Toward Culturally Competent Care
The latest issue of the AMA "Healthcare Professions and Career Education Newsletter" [www.ama-assn.org/ama/pub/category/7990.html ] noted the development by the Center for the Health Professions at the University of California, San Francisco of a new teaching module called "Toward Culturally Competent Care". This struck me as a very relevant topic for today's prosthetist-orthotist, particularly in the United States. Having recently moved back to the greater Chicagoland area, I am reminded daily by how many different ethnic and cultural backgrounds make up the mosaic of American life.
More detailed information is available at http://futurehealth.ucsf.edu/cnetwork/resources/curricula/diversity.html. A synopsis of the curriculum from the web site is reprinted below:
Format:
The 170-page curriculum is organized into eleven sections that focus on teaching clinicians to recognize cultural differences in patient interactions and use specific communication skills to improve patient care. The materials organized can be adapted for sequential one-hour sessions or for daylong seminars.
How Will Clinicians Benefit?
This curriculum teaches the skills and knowledge to help health professionals provide culturally competent care. At the end of training, participants will be more effective in eliciting accurate clinical information and providing appropriate care to their patients, regardless of their cultural background. Clinicians also learn how to work with medical interpreters and acquire new approaches to addressing cultural differences.
Curriculum Description
As the U.S. has evolved into a more diverse society, opportunities for misunderstandings in the clinical setting between physician and patient become more likely. In the past decade evidence has linked cultural diversity to disparities among populations in the delivery of medical care and in health outcomes.

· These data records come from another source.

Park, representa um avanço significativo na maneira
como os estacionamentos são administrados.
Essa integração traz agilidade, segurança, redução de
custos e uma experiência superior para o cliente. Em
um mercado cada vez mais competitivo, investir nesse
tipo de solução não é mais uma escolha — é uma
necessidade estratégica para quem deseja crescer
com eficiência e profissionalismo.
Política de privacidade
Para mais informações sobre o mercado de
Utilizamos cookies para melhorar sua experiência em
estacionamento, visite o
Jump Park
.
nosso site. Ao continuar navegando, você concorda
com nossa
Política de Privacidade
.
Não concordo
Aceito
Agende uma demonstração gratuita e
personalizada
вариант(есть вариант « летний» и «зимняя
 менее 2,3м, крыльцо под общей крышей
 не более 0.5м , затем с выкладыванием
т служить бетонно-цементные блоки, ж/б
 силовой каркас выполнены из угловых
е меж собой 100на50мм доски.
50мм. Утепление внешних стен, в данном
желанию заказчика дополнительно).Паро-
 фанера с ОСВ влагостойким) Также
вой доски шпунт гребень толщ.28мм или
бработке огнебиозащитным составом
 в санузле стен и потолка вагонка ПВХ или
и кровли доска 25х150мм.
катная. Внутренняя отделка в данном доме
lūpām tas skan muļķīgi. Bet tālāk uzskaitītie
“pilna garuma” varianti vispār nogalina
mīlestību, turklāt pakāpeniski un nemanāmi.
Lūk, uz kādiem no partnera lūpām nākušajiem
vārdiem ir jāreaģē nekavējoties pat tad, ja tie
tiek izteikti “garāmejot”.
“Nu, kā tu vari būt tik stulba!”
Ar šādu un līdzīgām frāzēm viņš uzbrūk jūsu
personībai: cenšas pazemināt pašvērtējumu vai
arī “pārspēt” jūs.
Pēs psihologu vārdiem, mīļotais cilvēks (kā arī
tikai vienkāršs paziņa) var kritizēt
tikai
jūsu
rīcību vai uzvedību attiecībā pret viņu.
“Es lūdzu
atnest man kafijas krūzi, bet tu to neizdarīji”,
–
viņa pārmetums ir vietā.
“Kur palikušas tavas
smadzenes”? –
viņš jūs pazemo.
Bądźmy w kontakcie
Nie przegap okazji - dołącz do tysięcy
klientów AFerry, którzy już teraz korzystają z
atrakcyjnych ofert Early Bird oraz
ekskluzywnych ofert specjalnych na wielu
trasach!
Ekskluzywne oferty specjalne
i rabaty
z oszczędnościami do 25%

This curriculum is a toolbox of materials for teaching culturally competent skills needed for practical day-to-day encounters between clinicians and patients. The goals of the curriculum are to teach participants to recognize when cultural differences exist in patient encounters and to utilize specific communication skills to elicit their patients' cultural perspectives about health and illness. Finally, the curriculum assists clinicians in negotiating with patients to provide appropriate care that is congruent with patients' expectations and preferences.
Learning Objectives
Participants who successfully complete the curriculum will be able to:
- describe how cultural influences shape individual health behavior;
- describe cultural differences that can influence patient-physician relationships;
- discuss how explanations of disease etiology can differ among diverse patients ;
- identify and address cultural barriers that may affect communication in patient-physician relationships;
- employ culturally appropriate questions that effectively elicit patient information in the clinical encounter;
- work effectively with a medical interpreter;
- apply communication techniques to resolve conflicts in culturally sensitive ways.